S. viridis is an ornamental annual sometimes sold as clary. It produces pink bracts that resemble flowers and make excellent cut or dried flowers, but it has no herbal use. Pineapple sage (S. elegans) is an annual north of Zone 8 with pineapple-scented foliage and spikes of red flowers in late summer and fall. Its leaves can be used for teas and in fruit salads. Other related herbs include blue sage (S. clevelandii) and silver sage (S. argentea).

Tricolor sage combined with fennel and purple basil in an herb container.

Tricolor sage combined with fennel and purple basil in an herb container.

There are a multitude of uses for sage including culinary, medicinal, craft and ornamental. In the U.S. most people are familiar with sage in the stuffing for turkeys at Thanksgiving, but it shouldn’t be restricted to this use.

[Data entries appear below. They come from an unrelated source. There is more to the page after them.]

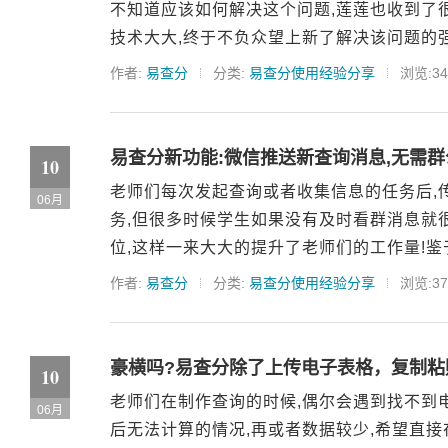
不知道应该如何解决这个问题,莲莲也收到了很
技术大大,终于不负众望上新了解决该问题的强
作者:
易查分
分类:
易查分使用经验分享
浏览:34
易查分新功能:微信推送新查询消息,无需群
10
老师们每次发起查询或者收集信息的任务后,
06月
务,但很多时候学生如果没有及时看群消息就
位,这样一来大大的提升了老师们的工作量!鉴于
作者:
易查分
分类:
易查分使用经验分享
浏览:37
豪横吗?易查分除了上传电子表格，复制粘
10
老师们在制作查询的时候,偶尔会遇到找不到电
06月
后无法计算的情况,再或者数据较少,希望直接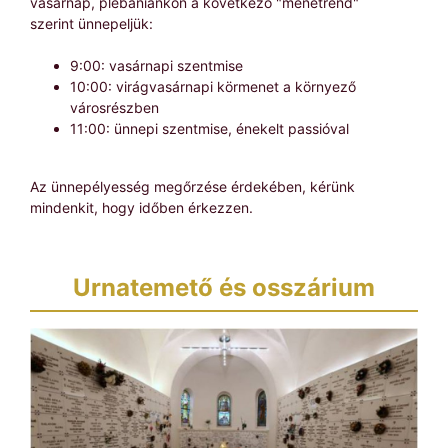
vasárnap, plébániánkon a következő "menetrend"
szerint ünnepeljük:
9:00: vasárnapi szentmise
10:00: virágvasárnapi körmenet a környező
városrészben
11:00: ünnepi szentmise, énekelt passióval
Az ünnepélyesség megőrzése érdekében, kérünk
mindenkit, hogy időben érkezzen.
Urnatemető és osszárium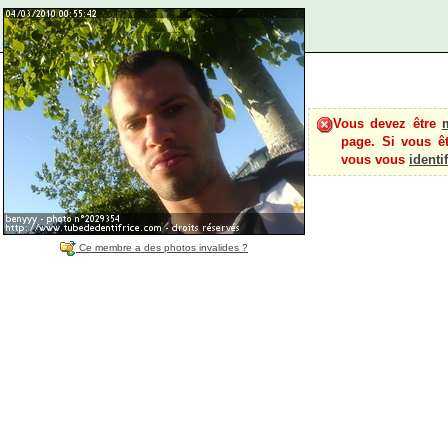
Vous devez être
page. Si vous ê
vous vous
identif
Ce membre a des photos invalides ?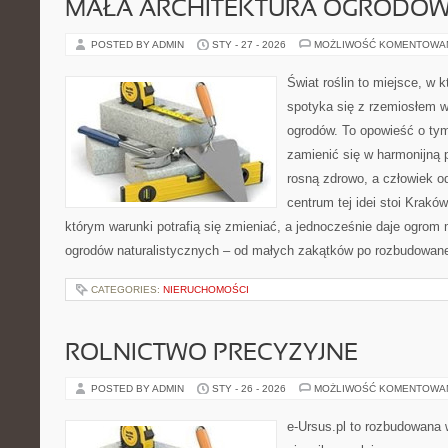
MAŁA ARCHITEKTURA OGRODO
POSTED BY ADMIN
STY - 27 - 2026
MOŻLIWOŚĆ KOMENTOWA
Świat roślin to miejsce, w k
spotyka się z rzemiosłem w 
ogrodów. To opowieść o tym
zamienić się w harmonijną p
rosną zdrowo, a człowiek 
centrum tej idei stoi Kraków 
którym warunki potrafią się zmieniać, a jednocześnie daje ogrom 
ogrodów naturalistycznych – od małych zakątków po rozbudowan
CATEGORIES:
NIERUCHOMOŚCI
ROLNICTWO PRECYZYJNE
POSTED BY ADMIN
STY - 26 - 2026
MOŻLIWOŚĆ KOMENTOWA
e-Ursus.pl to rozbudowana 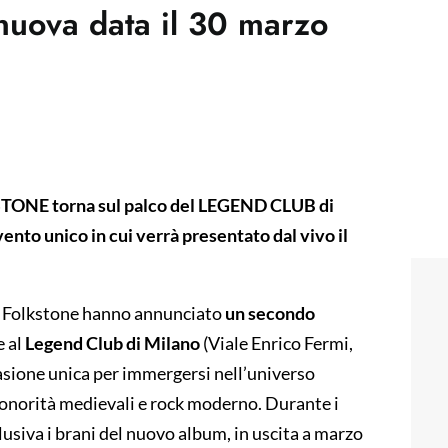
nuova data il 30 marzo
TONE torna sul palco del LEGEND CLUB di
nto unico in cui verrà presentato dal vivo il
 i Folkstone hanno annunciato
un secondo
e al
Legend Club di Milano
(Viale Enrico Fermi,
casione unica per immergersi nell’universo
onorità medievali e rock moderno. Durante i
lusiva i brani del nuovo album, in uscita a marzo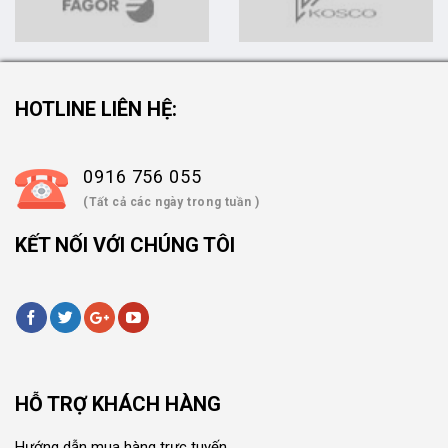
HOTLINE LIÊN HỆ:
0916 756 055
(Tất cả các ngày trong tuần )
KẾT NỐI VỚI CHÚNG TÔI
HỖ TRỢ KHÁCH HÀNG
Hướng dẫn mua hàng trực tuyến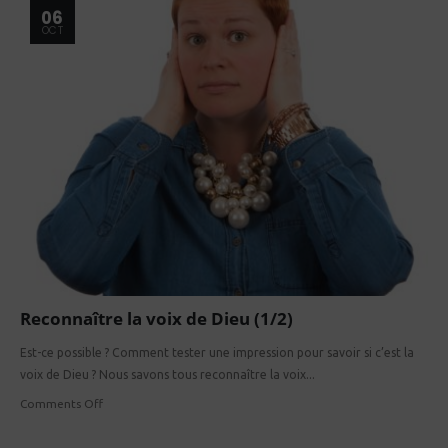
06
OCT
Reconnaître la voix de Dieu (1/2)
Est-ce possible ? Comment tester une impression pour savoir si c’est la
voix de Dieu ? Nous savons tous reconnaître la voix...
Comments Off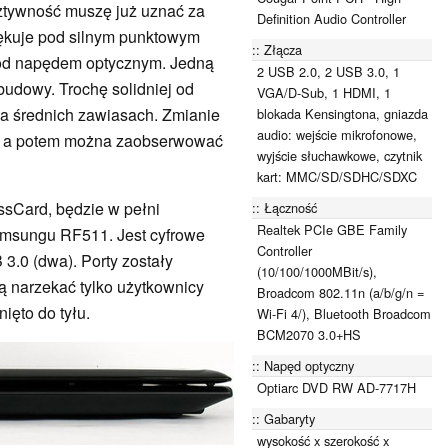
ztywność muszę już uznać za
Definition Audio Controller
jękuje pod silnym punktowym
Złącza
pod napędem optycznym. Jedną
2 USB 2.0, 2 USB 3.0, 1
budowy. Trochę solidniej od
VGA/D-Sub, 1 HDMI, 1
na średnich zawiasach. Zmianie
blokada Kensingtona, gniazda
audio: wejście mikrofonowe,
ie, a potem można zaobserwować
wyjście słuchawkowe, czytnik
kart: MMC/SD/SDHC/SDXC
essCard, będzie w pełni
Łączność
Realtek PCIe GBE Family
msungu RF511. Jest cyfrowe
Controller
3.0 (dwa). Porty zostały
(10/100/1000MBit/s),
ą narzekać tylko użytkownicy
Broadcom 802.11n (a/b/g/n =
ięto do tyłu.
Wi-Fi 4/), Bluetooth Broadcom
BCM2070 3.0+HS
Napęd optyczny
Optiarc DVD RW AD-7717H
Gabaryty
wysokość x szerokość x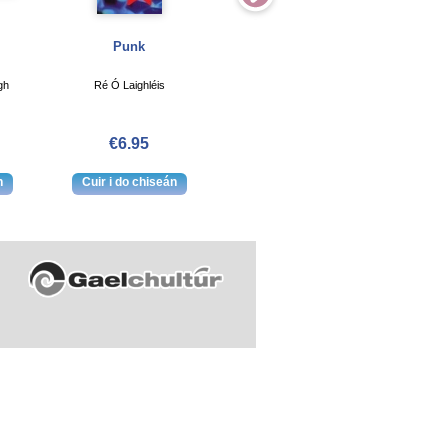
Punk
An Sclábhaí
H
gh
Ré Ó Laighléis
Colmán Ó Raghallaigh
Eithn
€6.95
€8.00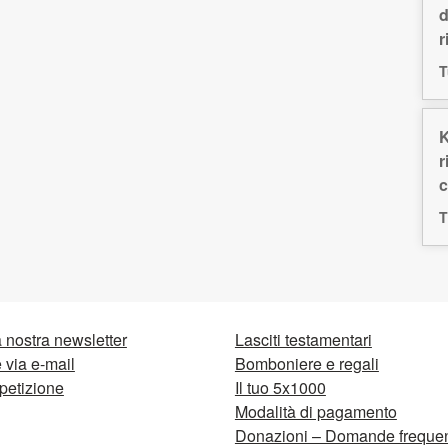
d
r
T
K
r
c
T
la nostra newsletter
Lasciti testamentari
via e-mail
Bomboniere e regali
petizione
Il tuo 5x1000
Modalità di pagamento
Donazioni – Domande frequen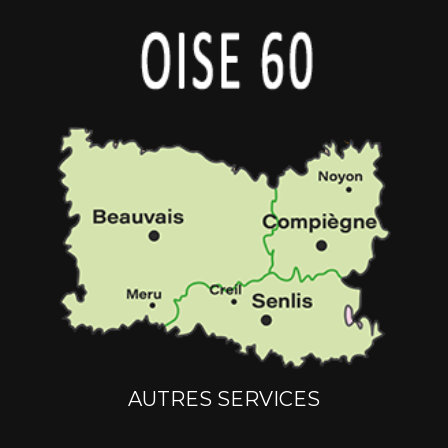
AUTRES SERVICES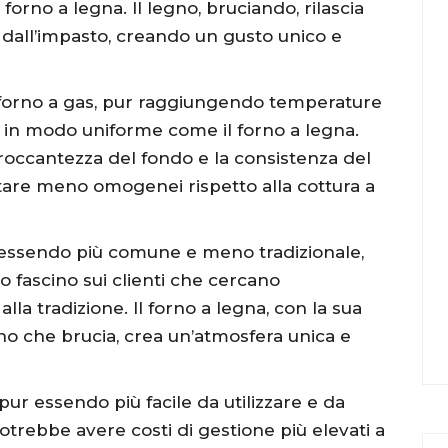
forno a legna. Il legno, bruciando, rilascia
dall’impasto, creando un gusto unico e
 forno a gas, pur raggiungendo temperature
re in modo uniforme come il forno a legna.
ccantezza del fondo e la consistenza del
tare meno omogenei rispetto alla cottura a
, essendo più comune e meno tradizionale,
 fascino sui clienti che cercano
lla tradizione. Il forno a legna, con la sua
no che brucia, crea un’atmosfera unica e
 pur essendo più facile da utilizzare e da
potrebbe avere costi di gestione più elevati a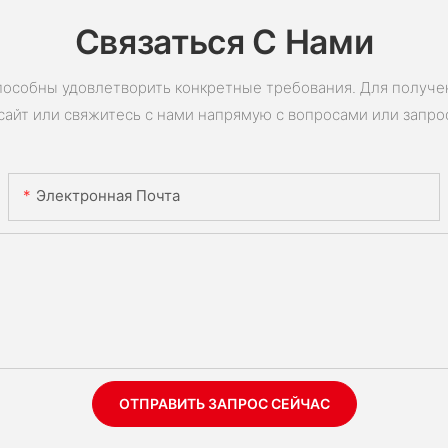
Связаться С Нами
пособны удовлетворить конкретные требования. Для получ
сайт или свяжитесь с нами напрямую с вопросами или запро
Электронная Почта
ОТПРАВИТЬ ЗАПРОС СЕЙЧАС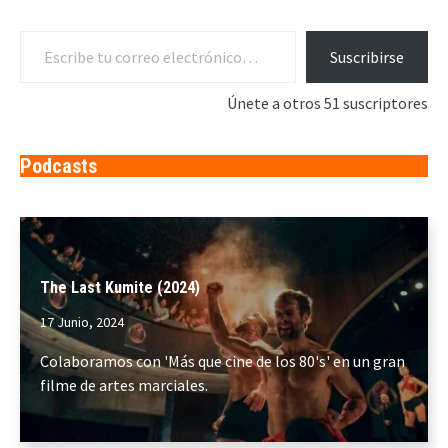
Escribe tu correo electrónico…
Suscribirse
Únete a otros 51 suscriptores
Podcasts
The Last Kumite (2024)
17 Junio, 2024
Colaboramos con 'Más que cine de los 80's' en un gran
filme de artes marciales.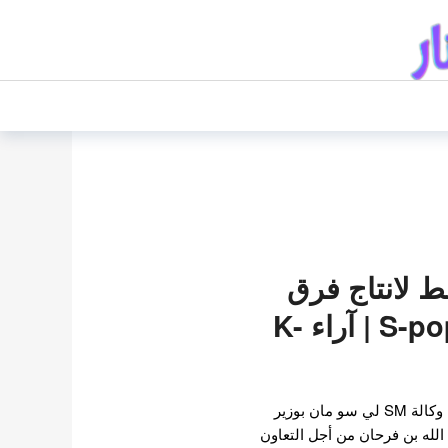
S تخطط لانتاج فرق
بوب سعودية S-pop | آراء K-
مؤخرا التقى مؤسس و منتج وكالة SM لي سو مان بوزير
الله بن فرحان من أجل التعاون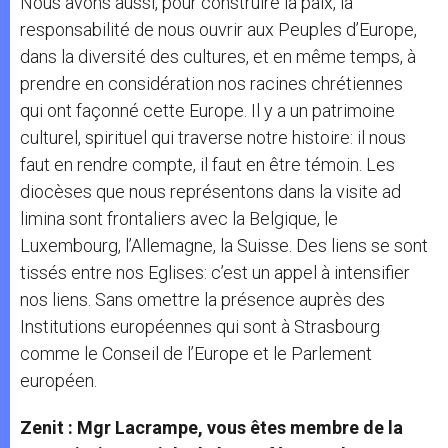
Nous avons aussi, pour construire la paix, la
responsabilité de nous ouvrir aux Peuples d’Europe,
dans la diversité des cultures, et en même temps, à
prendre en considération nos racines chrétiennes
qui ont façonné cette Europe. Il y a un patrimoine
culturel, spirituel qui traverse notre histoire: il nous
faut en rendre compte, il faut en être témoin. Les
diocèses que nous représentons dans la visite ad
limina sont frontaliers avec la Belgique, le
Luxembourg, l’Allemagne, la Suisse. Des liens se sont
tissés entre nos Eglises: c’est un appel à intensifier
nos liens. Sans omettre la présence auprès des
Institutions européennes qui sont à Strasbourg
comme le Conseil de l’Europe et le Parlement
européen.
Zenit : Mgr Lacrampe, vous êtes membre de la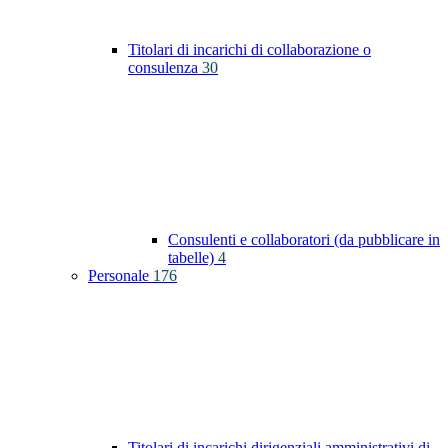
Titolari di incarichi di collaborazione o
consulenza
30
Consulenti e collaboratori (da pubblicare in
tabelle)
4
Personale
176
Titolari di incarichi dirigenziali amministrativi di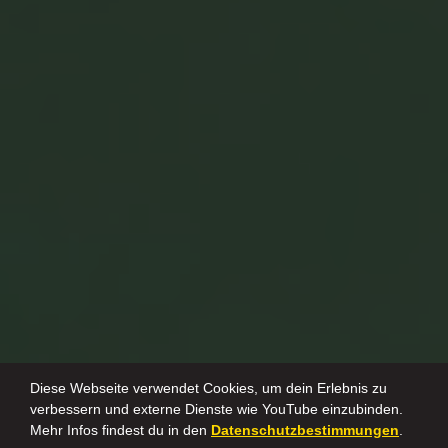
Diese Webseite verwendet Cookies, um dein Erlebnis zu
verbessern und externe Dienste wie YouTube einzubinden.
Mehr Infos findest du in den
Datenschutzbestimmungen
.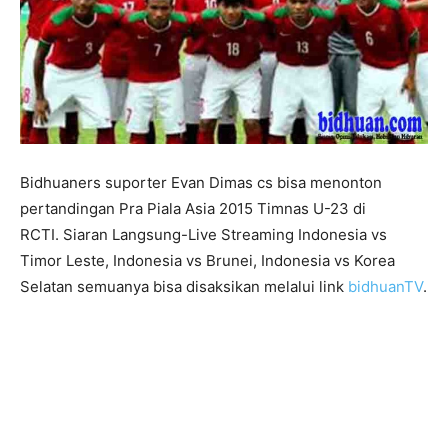
Bidhuaners suporter Evan Dimas cs bisa menonton
pertandingan Pra Piala Asia 2015 Timnas U-23 di
RCTI. Siaran Langsung-Live Streaming Indonesia vs
Timor Leste, Indonesia vs Brunei, Indonesia vs Korea
Selatan semuanya bisa disaksikan melalui link
bidhuanTV
.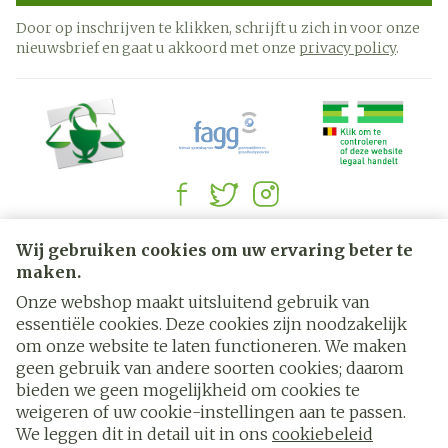
Door op inschrijven te klikken, schrijft u zich in voor onze
nieuwsbrief en gaat u akkoord met onze
privacy policy
.
Juridische links
Wij gebruiken cookies om uw ervaring beter te
maken.
Onze webshop maakt uitsluitend gebruik van
essentiële cookies. Deze cookies zijn noodzakelijk
om onze website te laten functioneren. We maken
geen gebruik van andere soorten cookies; daarom
bieden we geen mogelijkheid om cookies te
weigeren of uw cookie-instellingen aan te passen.
We leggen dit in detail uit in ons
cookiebeleid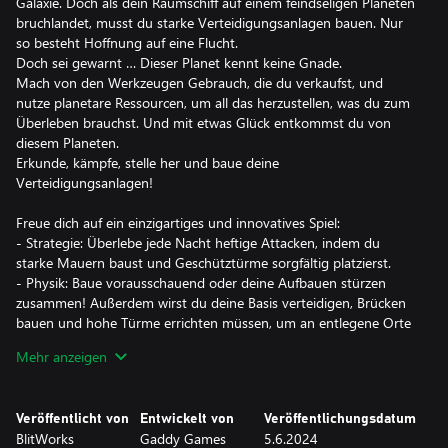
Galaxie. Doch als dein Raumschiff auf einem feindseligen Planeten
bruchlandet, musst du starke Verteidigungsanlagen bauen. Nur
so besteht Hoffnung auf eine Flucht.
Doch sei gewarnt … Dieser Planet kennt keine Gnade.
Mach von den Werkzeugen Gebrauch, die du verkaufst, und
nutze planetare Ressourcen, um all das herzustellen, was du zum
Überleben brauchst. Und mit etwas Glück entkommst du von
diesem Planeten.
Erkunde, kämpfe, stelle her und baue deine
Verteidigungsanlagen!
Freue dich auf ein einzigartiges und innovatives Spiel:
- Strategie: Überlebe jede Nacht heftige Attacken, indem du
starke Mauern baust und Geschütztürme sorgfältig platzierst.
- Physik: Baue vorausschauend oder deine Aufbauen stürzen
zusammen! Außerdem wirst du deine Basis verteidigen, Brücken
bauen und hohe Türme errichten müssen, um an entlegene Orte
zu gelangen.
Mehr anzeigen
- Wasserzyklus: Regen, Einsickern, unterirdische Flüsse und Seen
... sei vorsichtig bei Sturzregen, sonst wirst du womöglich von
Wassermassen überrascht!
Veröffentlicht von
Entwickelt von
Veröffentlichungsdatum
- Spiele im klassischen oder probiere die angepassten Spielmodi:
BlitWorks
Gaddy Games
5.6.2024
Am Meeresgrund (beginne in einer Höhle am Grunde eines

In other countries sage is used in a variety of sauces, especially with fatty meats. In Italy, the fresh leaves are lightly fried with liver, and rolled up with ham and veal in saltimbocca. In Germany and Belgium, the leaves are added to eel and other oily fish dishes. And in Middle Eastern countries the leaves are used liberally in salads.

Try using fresh sage with cheese or chicken dishes, or use it as a dry rub on pork chops before grilling. Use the flowers in salads, or make sage vinegar and sage butter. Dip and fry whole leaves in batter or young leaves in cream, and eat with sugar and orange. Shelley Ryan of the WI Gardener program on WI Public TV offers this recipe for fried sage leaves:

Deep Fried Sage Leaves

½ cup white flour
salt
½ cup sparkling mineral water
1 tbsp vegetable oil
1 egg white
15 large sage leaves
oil for frying
Mix flour with a speck of salt. Add mineral water and oil; blend. Gently stir in one egg white that has been whipped until almost stiff. Dip sage leaves in mixture and fry in hot oil (about 350 degrees) until browned. Watch carefully, as the light batter browns quickly. Remove from the oil, drain on paper towels, and serve warm. This recipe can easily be doubled.

While sage is more commonly thought of as a culinary herb, it is also has medicinal and cosmetic uses. Sage tea is purported to have antiseptic qualities good for sore throats, aid in digestion, and may boost insulin action. A poultice of sage leaves mixed with saliva supposedly provides relief from the itching and swelling of insect bites, a strong infusion can be used to darken gray hair, it is frequently mentioned as an antiperspirant, and it has been reported to relieve a plethora of other ills, such as diarrhea, coughs and colds, snake-bite, and for wart removal.